To answer this question, the team compared EVE’s scores against results from clinical experiments involving well-studied mutations in five genes, among them genes related to various forms of cancer, several cancer syndromes, and heart rhythm disorders. EVE’s predictions overlapped with current labels from experimental data.
“Our results turned out to be far better than we expected,” Marks says. “It seems that by simply training a model to fit the distribution of sequences across evolution we extract information which enables us to make unexpectedly precise predictions about disease risk arising from a given genetic variant.”
A Matter of Trust
A notable advantage that EVE has over current methods is that it assigns a continuous score rather than a binary score. This is because even when gene variants are labeled as benign or pathogenic, how a mutation might manifest physiologically is more nuanced.
“There’s a whole continuum of pathogenicity,” Marks says. “The continuous score is very important for predicting what the level of pathogenicity is. Does the mutation mean I am going to get pain in my little toe, or am I going to die tomorrow?”
Another important aspect of the tool is that it assigns a confidence-of-prediction score on a gene-by-gene basis. This can help clinicians contextualize the degree of certainty for any prediction. In other words, for each genetic variant, EVE tells the expert how much they can trust its call. This is a matter of trustworthiness, of confidence in the model, according to the researchers.
“We’re not providing clinicians merely with a number but also giving them the degree of uncertainty that comes with it,” Gal says. “This is something that the expert can take and use in the decision-making process. The tool can say, ‘I think that variant belongs to that pile, but I’ve never seen any variants like that before so take that with a grain of salt.’ Or the tool can also say, ‘I think that that other variant belongs to this pile, and I’ve seen very similar variants to that in the past, and I saw them belonging to this pile and therefore I’m going to assign it to this pile with high confidence.’ Building trust between the tool and the expert is an important aspect of this work.”
Looking to the Future of Genetic Variation
This type of modeling is still in its infancy, and it’s clear that evolution and genetic variation still have much to teach us about disease, the researchers say, adding that they plan to extend the work to other parts of the genome beyond protein-coding regions.
In the immediate future, however, the urgent task is to make clinical use of the genetic variation for which we do have some understanding.

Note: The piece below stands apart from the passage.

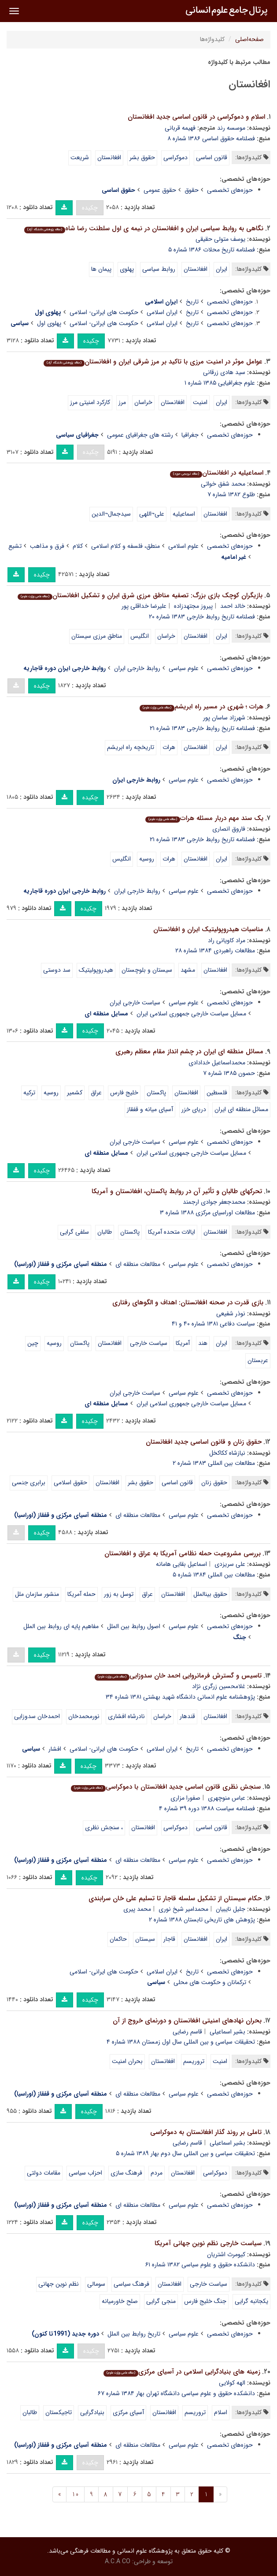  What do you see at coordinates (257, 1360) in the screenshot?
I see `عربستان` at bounding box center [257, 1360].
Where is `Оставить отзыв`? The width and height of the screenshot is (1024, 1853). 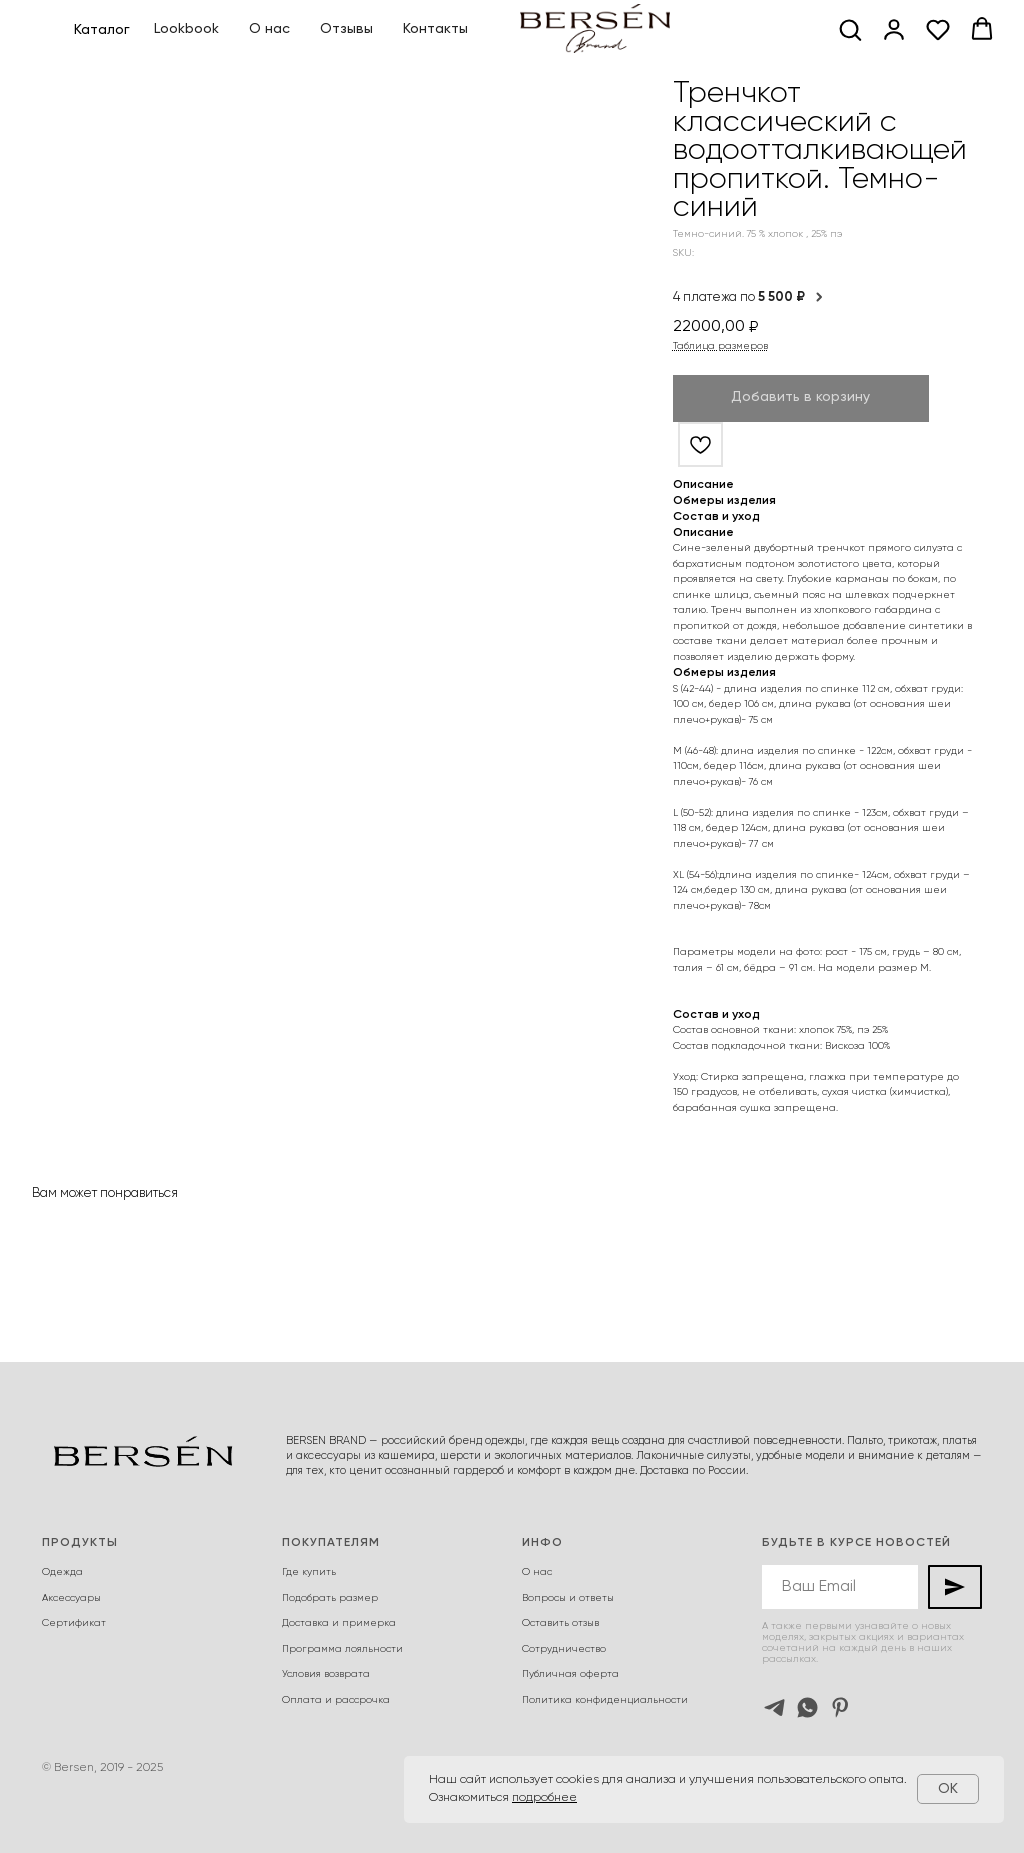 Оставить отзыв is located at coordinates (560, 1623).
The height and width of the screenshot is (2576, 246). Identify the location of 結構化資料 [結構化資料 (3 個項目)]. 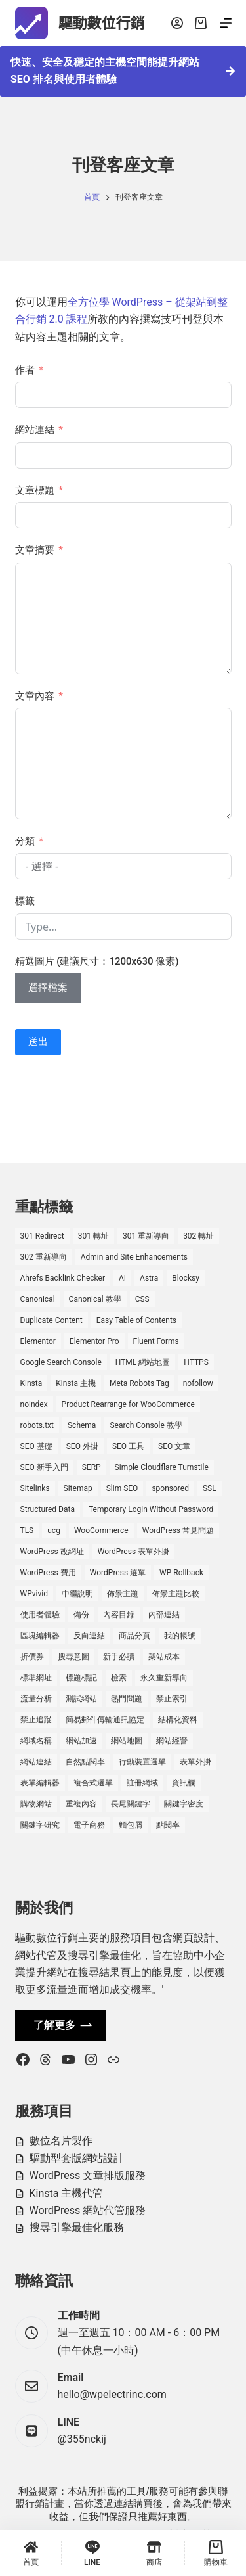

To do so, the researchers have already teamed up with a genome-sequencing company and are collaborating with various groups via the Chan Zuckerberg Initiative.
The team is also participating in the Atlas of Variant Effects Alliance, a global research effort whose mission is to map the effects of variation across the genome and create a comprehensive atlas of all possible human gene variants and their effects on protein function and physiology. The ultimate goal of the effort is to improve the diagnosis, prognosis, and treatment of human disease.
Study co-authors included Aidan Gomez of Oxford University and Joseph Min and Kelly Brock of Harvard Medical School. The work was supported in part by the Chan Zuckerberg Initiative (CZI2018-191853), by National Institutes of Health (R01GM120574), and by GSK and the UK Engineering and Physical Sciences Research Council (EPSRC ICASE award No. 18000077).